Activity
When you output the records, match them exactly and omit any picture they include.

Data for review

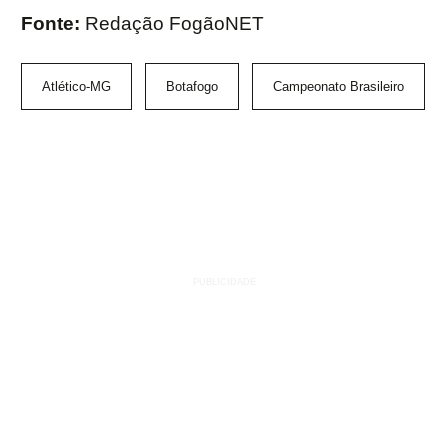
Fonte:
Redação FogãoNET
Atlético-MG
Botafogo
Campeonato Brasileiro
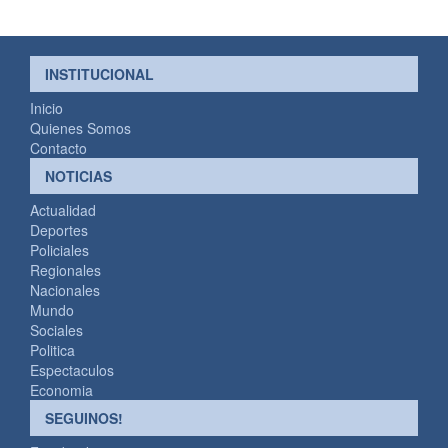
INSTITUCIONAL
Inicio
Quienes Somos
Contacto
NOTICIAS
Actualidad
Deportes
Policiales
Regionales
Nacionales
Mundo
Sociales
Politica
Espectaculos
Economia
SEGUINOS!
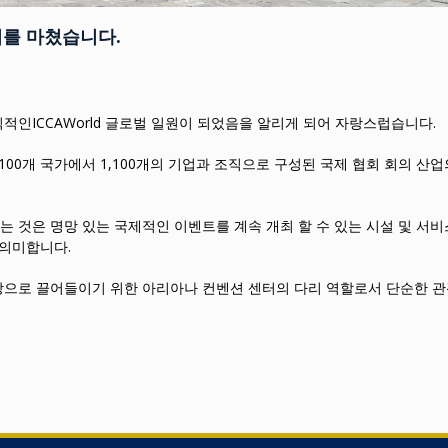
비를 마쳤습니다.
적인ICCAWorld 글로벌 일원이 되었음을 알리게 되어 자랑스럽습니다.
100개 국가에서 1,100개의 기업과 조직으로 구성된 국제 협회 회의 산업
 것은 명망 있는 국제적인 이벤트를 계속 개최 할 수 있는 시설 및 서비
 의미합니다.
낭으로 끌어들이기 위한 아리아나 컨벤션 센터의 다리 역할로서 단순한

Output below
Fonte:
Redação FogãoNET
Atlético-MG
Botafogo
Campeonato Brasileiro
INSTITUCIONAL
Inicio
Quienes Somos
Contacto
NOTICIAS
Actualidad
Deportes
Policiales
Regionales
Nacionales
Mundo
Sociales
Politica
Espectaculos
Economia
SEGUINOS!
비를 마쳤습니다.
적인ICCAWorld 글로벌 일원이 되었음을 알리게 되어 자랑스럽습니다.
100개 국가에서 1,100개의 기업과 조직으로 구성된 국제 협회 회의 산업
 것은 명망 있는 국제적인 이벤트를 계속 개최 할 수 있는 시설 및 서비
 의미합니다.
낭으로 끌어들이기 위한 아리아나 컨벤션 센터의 다리 역할로서 단순한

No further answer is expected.